In the first case, the image is a good appearance - representation is of the sacramental order. In the second, it is an evil appearance - it is of the order of maleficence. In the third, it plays at being an appearance - it is of the order of sorcery. In the fourth, it is no longer of the order of appearances, but of simulation.

The transition from signs that dissimulate something to signs that dissimulate that there is nothing marks a decisive turning point. The first reflects a theology of truth and secrecy (to which the notion of ideology still belongs). The second inaugurates the era of simulacra and of simulation, in which there is no longer a God to recognize his own, no longer a Last Judgment to separate the false from the true, the real from its artificial resurrection, as everything is already dead and resurrected in advance.

When the real is no longer what it was, nostalgia assumes its full meaning. There is a plethora of myths of origin and of signs of reality - a plethora of truth, of secondary objectivity, and authenticity.
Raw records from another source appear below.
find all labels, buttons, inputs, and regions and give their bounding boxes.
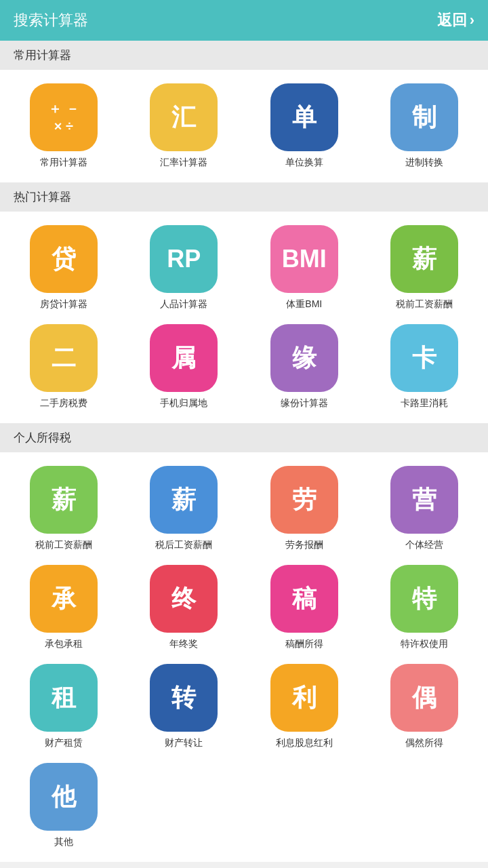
grid-section-hot: 贷房贷计算器RP人品计算器BMI体重BMI薪税前工资薪酬二二手房税费属手机归属地… — [0, 212, 488, 423]
label-mortgage: 房贷计算器 — [40, 298, 87, 311]
label-license: 特许权使用 — [401, 638, 448, 650]
grid-item-occasional[interactable]: 偶偶然所得 — [368, 664, 482, 749]
back-label: 返回 — [437, 10, 467, 31]
label-other: 其他 — [54, 836, 73, 848]
icon-pretax-salary: 薪 — [390, 225, 458, 293]
label-unit-convert: 单位换算 — [285, 157, 323, 169]
icon-rp: RP — [150, 225, 218, 293]
label-year-bonus: 年终奖 — [169, 638, 198, 650]
icon-contract: 承 — [30, 565, 98, 633]
label-second-house: 二手房税费 — [40, 397, 87, 410]
grid-item-year-bonus[interactable]: 终年终奖 — [127, 565, 241, 650]
grid-item-second-house[interactable]: 二二手房税费 — [7, 324, 121, 410]
label-interest: 利息股息红利 — [276, 737, 333, 749]
icon-manuscript: 稿 — [270, 565, 338, 633]
grid-item-exchange-rate[interactable]: 汇汇率计算器 — [127, 83, 241, 169]
label-phone-attr: 手机归属地 — [160, 397, 207, 410]
grid-item-calorie[interactable]: 卡卡路里消耗 — [368, 324, 482, 410]
section-label-common: 常用计算器 — [0, 41, 488, 70]
icon-common-calc: ＋ －× ÷ — [30, 83, 98, 151]
grid-item-labor[interactable]: 劳劳务报酬 — [247, 466, 361, 551]
grid-item-rp[interactable]: RP人品计算器 — [127, 225, 241, 311]
chevron-icon: › — [470, 12, 474, 29]
grid-item-interest[interactable]: 利利息股息红利 — [247, 664, 361, 749]
grid-item-other[interactable]: 他其他 — [7, 763, 121, 848]
label-common-calc: 常用计算器 — [40, 157, 87, 169]
grid-item-fate[interactable]: 缘缘份计算器 — [247, 324, 361, 410]
grid-item-posttax-salary[interactable]: 薪税后工资薪酬 — [127, 466, 241, 551]
section-label-hot: 热门计算器 — [0, 182, 488, 212]
grid-item-unit-convert[interactable]: 单单位换算 — [247, 83, 361, 169]
grid-item-contract[interactable]: 承承包承租 — [7, 565, 121, 650]
icon-mortgage: 贷 — [30, 225, 98, 293]
label-labor: 劳务报酬 — [285, 539, 323, 551]
label-exchange-rate: 汇率计算器 — [160, 157, 207, 169]
label-contract: 承包承租 — [45, 638, 83, 650]
icon-property-transfer: 转 — [150, 664, 218, 732]
grid-item-bmi[interactable]: BMI体重BMI — [247, 225, 361, 311]
icon-pretax-salary2: 薪 — [30, 466, 98, 534]
label-rp: 人品计算器 — [160, 298, 207, 311]
label-property-transfer: 财产转让 — [165, 737, 203, 749]
icon-property-rent: 租 — [30, 664, 98, 732]
icon-occasional: 偶 — [390, 664, 458, 732]
header-title: 搜索计算器 — [14, 10, 88, 31]
grid-item-phone-attr[interactable]: 属手机归属地 — [127, 324, 241, 410]
app-header: 搜索计算器 返回 › — [0, 0, 488, 41]
icon-exchange-rate: 汇 — [150, 83, 218, 151]
icon-unit-convert: 单 — [270, 83, 338, 151]
grid-section-income-tax: 薪税前工资薪酬薪税后工资薪酬劳劳务报酬营个体经营承承包承租终年终奖稿稿酬所得特特… — [0, 452, 488, 862]
icon-interest: 利 — [270, 664, 338, 732]
label-posttax-salary: 税后工资薪酬 — [155, 539, 212, 551]
grid-item-property-transfer[interactable]: 转财产转让 — [127, 664, 241, 749]
label-fate: 缘份计算器 — [281, 397, 328, 410]
icon-year-bonus: 终 — [150, 565, 218, 633]
app-content: 常用计算器＋ －× ÷常用计算器汇汇率计算器单单位换算制进制转换热门计算器贷房贷… — [0, 41, 488, 862]
grid-item-pretax-salary2[interactable]: 薪税前工资薪酬 — [7, 466, 121, 551]
icon-self-employ: 营 — [390, 466, 458, 534]
label-pretax-salary2: 税前工资薪酬 — [35, 539, 92, 551]
icon-calorie: 卡 — [390, 324, 458, 392]
grid-item-pretax-salary[interactable]: 薪税前工资薪酬 — [368, 225, 482, 311]
icon-fate: 缘 — [270, 324, 338, 392]
icon-bmi: BMI — [270, 225, 338, 293]
grid-item-property-rent[interactable]: 租财产租赁 — [7, 664, 121, 749]
label-property-rent: 财产租赁 — [45, 737, 83, 749]
label-calorie: 卡路里消耗 — [401, 397, 448, 410]
icon-license: 特 — [390, 565, 458, 633]
grid-common: ＋ －× ÷常用计算器汇汇率计算器单单位换算制进制转换 — [7, 83, 481, 169]
icon-second-house: 二 — [30, 324, 98, 392]
grid-item-manuscript[interactable]: 稿稿酬所得 — [247, 565, 361, 650]
back-button[interactable]: 返回 › — [437, 10, 474, 31]
grid-item-license[interactable]: 特特许权使用 — [368, 565, 482, 650]
icon-phone-attr: 属 — [150, 324, 218, 392]
label-base-convert: 进制转换 — [405, 157, 443, 169]
grid-item-base-convert[interactable]: 制进制转换 — [368, 83, 482, 169]
icon-base-convert: 制 — [390, 83, 458, 151]
grid-item-mortgage[interactable]: 贷房贷计算器 — [7, 225, 121, 311]
grid-item-self-employ[interactable]: 营个体经营 — [368, 466, 482, 551]
label-bmi: 体重BMI — [286, 298, 322, 311]
icon-labor: 劳 — [270, 466, 338, 534]
grid-hot: 贷房贷计算器RP人品计算器BMI体重BMI薪税前工资薪酬二二手房税费属手机归属地… — [7, 225, 481, 410]
icon-posttax-salary: 薪 — [150, 466, 218, 534]
icon-other: 他 — [30, 763, 98, 831]
label-manuscript: 稿酬所得 — [285, 638, 323, 650]
grid-section-common: ＋ －× ÷常用计算器汇汇率计算器单单位换算制进制转换 — [0, 70, 488, 182]
label-pretax-salary: 税前工资薪酬 — [396, 298, 453, 311]
grid-item-common-calc[interactable]: ＋ －× ÷常用计算器 — [7, 83, 121, 169]
grid-income-tax: 薪税前工资薪酬薪税后工资薪酬劳劳务报酬营个体经营承承包承租终年终奖稿稿酬所得特特… — [7, 466, 481, 848]
label-occasional: 偶然所得 — [405, 737, 443, 749]
label-self-employ: 个体经营 — [405, 539, 443, 551]
section-label-income-tax: 个人所得税 — [0, 423, 488, 452]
Escalation of the true, of lived experience, resurrection of the figurative where the object and substance have disappeared. Panic-stricken production of the real and of the referential, parallel to and greater than the panic of material production: this is how simulation appears in the phase that concerns us - a strategy of the real, of the neoreal and the hyperreal that everywhere is the double of a strategy of deterrence.